シーヴズは残りの傷薬をあけながら止血帯をさらに重ね、巻きなおしているレオルドと視線をあわせた。


どうする!?


ちかくで空の小瓶がひろわれた。


「あー、これじゃダメだよ」


瓶口に鼻をもっていき、クンとひとかぎした少年がいった。

いまの熊が最近、西側をあらしていたやつのはずである。そうであるならば毒持ちなのだと。


「毒?」


「凝血しにくくなるみたい。そんな風に、血がとまらなくなる」


「おまえ、薬か毒にくわしいのか?」


少年は空瓶を握ったままの右手で、山の上を指さした。


「幼なじみがこの山の薬師の家系」


息を飲む間と声が六人分そろった。


「コルドバーン家かっ」


「そう」


幼なじみの家がむかしから管理をまかされている山だときいているのだが、このごろ入りこみが多く、見まわりが追いつかないのだと少年はぼやく。

そして、薬はこんなうすいものではなくという。


「ハチミツみたいに、とろっとしたやつじゃないと効かないよ。ロイヤー…だっけ?」


「ロイヤル級か」


「ある訳ないだろうっ」


どれだけ貴重で目玉がとびだすほどの高級品かわかっているかと、シーヴズは少年にいった。一国の王に対して使用される最高級品質の薬品がそう呼ばれるのだ。

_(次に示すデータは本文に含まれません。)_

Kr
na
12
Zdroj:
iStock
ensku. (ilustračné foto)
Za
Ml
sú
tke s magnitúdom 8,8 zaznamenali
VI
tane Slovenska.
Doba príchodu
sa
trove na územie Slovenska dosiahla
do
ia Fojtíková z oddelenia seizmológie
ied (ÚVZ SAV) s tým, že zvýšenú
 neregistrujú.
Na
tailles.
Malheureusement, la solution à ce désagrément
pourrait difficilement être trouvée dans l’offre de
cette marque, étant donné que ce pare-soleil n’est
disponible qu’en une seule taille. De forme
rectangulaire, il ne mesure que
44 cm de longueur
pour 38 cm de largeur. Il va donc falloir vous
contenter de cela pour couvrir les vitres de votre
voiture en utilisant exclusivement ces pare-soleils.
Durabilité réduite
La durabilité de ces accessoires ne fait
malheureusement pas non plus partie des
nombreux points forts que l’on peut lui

少年はそのくらいの薬効がなければ、ほかは水とおなじだと返してくる。


「その毒を解毒しないと治癒もきかないよ。たぶんだけど」


それは本当に深刻だ。人家に声が届くあたりまで運び、怪我人がいると救援をもとめれば治癒魔術でどうにかなるとたかをくくっていた。

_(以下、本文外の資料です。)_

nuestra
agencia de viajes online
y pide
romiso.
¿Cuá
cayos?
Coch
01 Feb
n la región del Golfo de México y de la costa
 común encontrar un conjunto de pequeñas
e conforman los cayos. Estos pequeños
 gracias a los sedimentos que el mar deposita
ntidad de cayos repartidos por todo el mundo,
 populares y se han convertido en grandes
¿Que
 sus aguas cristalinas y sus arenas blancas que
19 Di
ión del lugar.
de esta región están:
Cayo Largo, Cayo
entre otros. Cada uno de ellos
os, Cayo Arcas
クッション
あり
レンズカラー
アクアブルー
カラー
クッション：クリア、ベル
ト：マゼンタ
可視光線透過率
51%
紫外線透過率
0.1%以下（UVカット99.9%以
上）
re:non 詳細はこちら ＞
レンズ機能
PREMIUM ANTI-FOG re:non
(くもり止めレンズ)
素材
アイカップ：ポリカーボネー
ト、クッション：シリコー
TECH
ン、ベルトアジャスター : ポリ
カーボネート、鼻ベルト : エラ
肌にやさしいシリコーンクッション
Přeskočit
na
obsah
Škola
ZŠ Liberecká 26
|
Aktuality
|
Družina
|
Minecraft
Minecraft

少年は顔から血の気が失われていっている重症な部下のひとりを指さし、それという。


「この傷薬のほかになにを使ったの? ふりかけてあるやつ」


それがまだあり確認できるのならば、上に運ぶまで一時的に血をとめておく薬くらいはつくれるかもしれない。幼なじみがその毒の分析もはじめていたようなので、上までふたりがもてば助かるかもしれない。

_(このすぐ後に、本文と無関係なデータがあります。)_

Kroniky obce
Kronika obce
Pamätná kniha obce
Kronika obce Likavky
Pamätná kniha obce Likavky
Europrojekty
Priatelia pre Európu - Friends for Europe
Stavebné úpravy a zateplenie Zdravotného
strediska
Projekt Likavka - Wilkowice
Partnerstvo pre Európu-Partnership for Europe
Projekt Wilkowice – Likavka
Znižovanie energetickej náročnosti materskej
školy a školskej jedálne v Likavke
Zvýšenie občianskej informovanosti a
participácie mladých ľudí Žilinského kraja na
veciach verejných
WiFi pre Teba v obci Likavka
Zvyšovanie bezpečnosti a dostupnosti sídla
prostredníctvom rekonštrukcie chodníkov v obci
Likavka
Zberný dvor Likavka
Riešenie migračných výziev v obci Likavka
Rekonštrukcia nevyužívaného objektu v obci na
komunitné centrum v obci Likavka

と、そこまでいった少年は思い出したように首を左へかたむけた。


「ほかのひとにあげる薬効のあるものをつくるときは、調剤資格がいるんだっけ。おれは持ってないから、そういえばダメだったね。国のひとたちっぽいし。じゃあ、おれはこれで──」


大丈夫だっ、とシーヴズは叫んでいた。レオルドが緊急時特例を早口で説明する。部下たちは、ふりかけたなにかを懸命に探しはじめていた。